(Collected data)
========

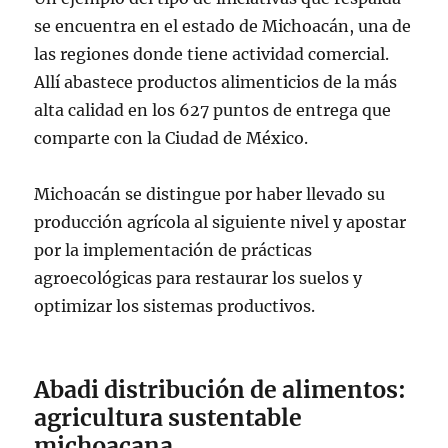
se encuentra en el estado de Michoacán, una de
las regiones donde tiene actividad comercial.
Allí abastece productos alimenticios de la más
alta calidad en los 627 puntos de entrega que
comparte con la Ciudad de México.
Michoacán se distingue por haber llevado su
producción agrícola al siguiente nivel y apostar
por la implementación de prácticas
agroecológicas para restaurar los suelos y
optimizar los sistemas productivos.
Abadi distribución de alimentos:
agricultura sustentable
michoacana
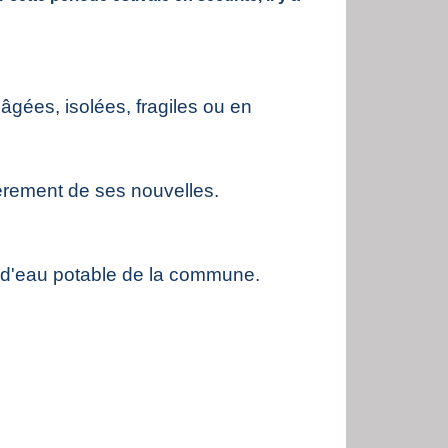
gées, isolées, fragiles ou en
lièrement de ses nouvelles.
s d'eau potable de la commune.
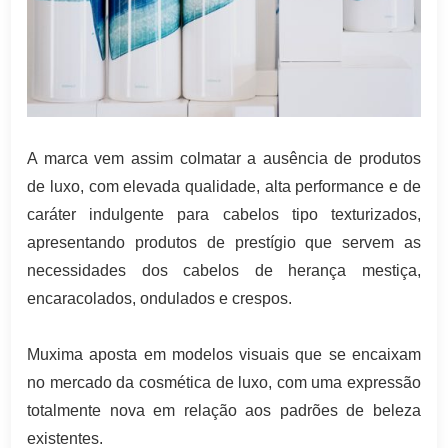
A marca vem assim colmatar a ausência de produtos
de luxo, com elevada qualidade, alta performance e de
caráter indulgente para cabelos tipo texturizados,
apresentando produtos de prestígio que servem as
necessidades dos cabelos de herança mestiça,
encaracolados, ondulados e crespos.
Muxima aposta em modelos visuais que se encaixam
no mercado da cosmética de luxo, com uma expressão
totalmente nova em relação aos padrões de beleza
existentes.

========

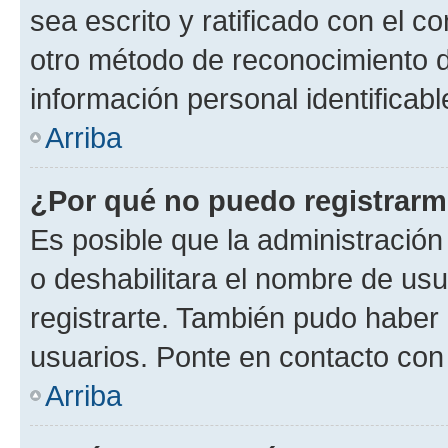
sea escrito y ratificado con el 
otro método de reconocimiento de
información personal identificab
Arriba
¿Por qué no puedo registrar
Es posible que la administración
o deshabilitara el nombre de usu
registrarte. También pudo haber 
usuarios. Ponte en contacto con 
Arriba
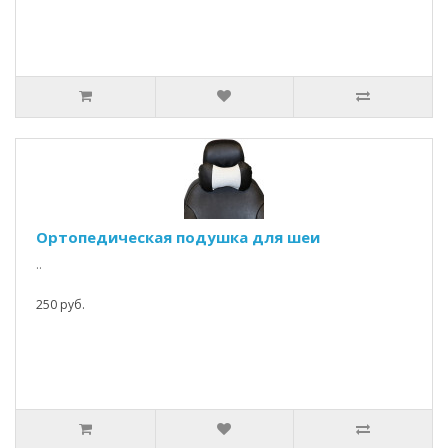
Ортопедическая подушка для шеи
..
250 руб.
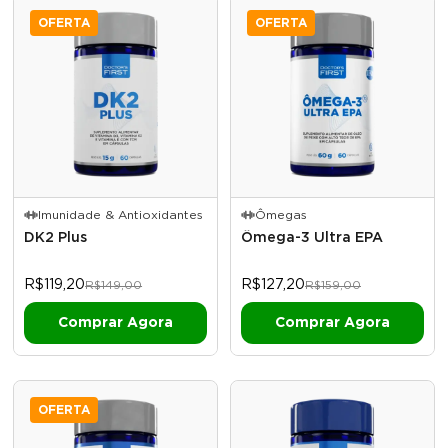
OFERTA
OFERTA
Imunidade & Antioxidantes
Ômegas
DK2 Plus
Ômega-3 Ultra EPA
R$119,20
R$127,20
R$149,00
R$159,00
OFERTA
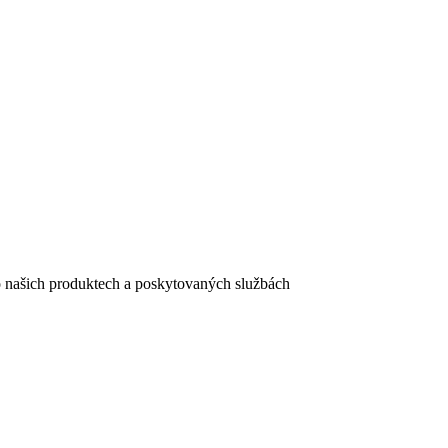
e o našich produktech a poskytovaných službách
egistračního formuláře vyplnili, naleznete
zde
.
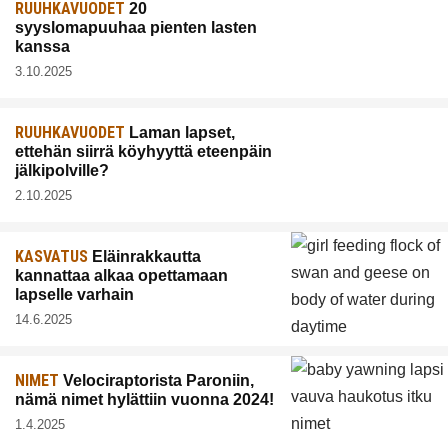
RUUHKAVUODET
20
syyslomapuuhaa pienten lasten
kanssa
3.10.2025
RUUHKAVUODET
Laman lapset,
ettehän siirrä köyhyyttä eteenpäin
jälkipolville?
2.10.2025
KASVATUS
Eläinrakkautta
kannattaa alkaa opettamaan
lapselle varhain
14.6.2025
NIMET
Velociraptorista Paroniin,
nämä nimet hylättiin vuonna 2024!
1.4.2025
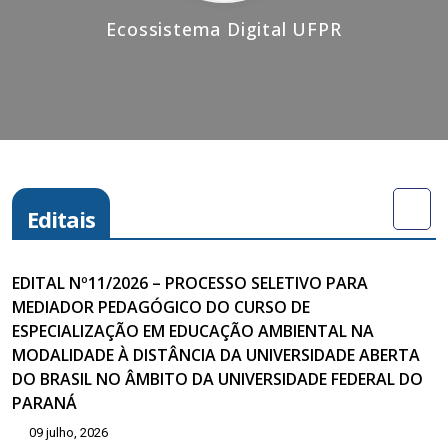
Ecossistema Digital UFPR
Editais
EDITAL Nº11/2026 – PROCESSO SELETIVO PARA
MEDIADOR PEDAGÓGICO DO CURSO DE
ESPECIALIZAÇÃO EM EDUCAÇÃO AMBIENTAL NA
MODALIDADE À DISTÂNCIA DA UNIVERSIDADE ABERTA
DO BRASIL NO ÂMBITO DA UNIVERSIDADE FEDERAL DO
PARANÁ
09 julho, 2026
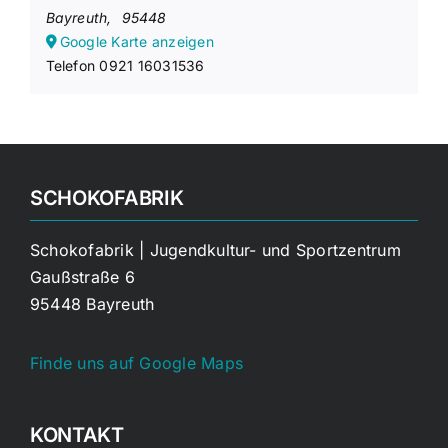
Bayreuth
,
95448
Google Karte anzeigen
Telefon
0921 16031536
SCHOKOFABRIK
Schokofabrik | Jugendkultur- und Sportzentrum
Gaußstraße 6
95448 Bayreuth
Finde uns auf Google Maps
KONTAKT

========

> Problem statement
An exact copy is needed of the entries above, starting at the line that holds "s d'eau potable de la commune." and stopping at the line that holds "no mercado da", both kept; pictures stay out.

> Solved problem
s d'eau potable de la commune.
A marca vem assim colmatar a ausência de produtos
de luxo, com elevada qualidade, alta performance e de
caráter indulgente para cabelos tipo texturizados,
apresentando produtos de prestígio que servem as
necessidades dos cabelos de herança mestiça,
encaracolados, ondulados e crespos.
Muxima aposta em modelos visuais que se encaixam
no mercado da cosmética de luxo, com uma expressão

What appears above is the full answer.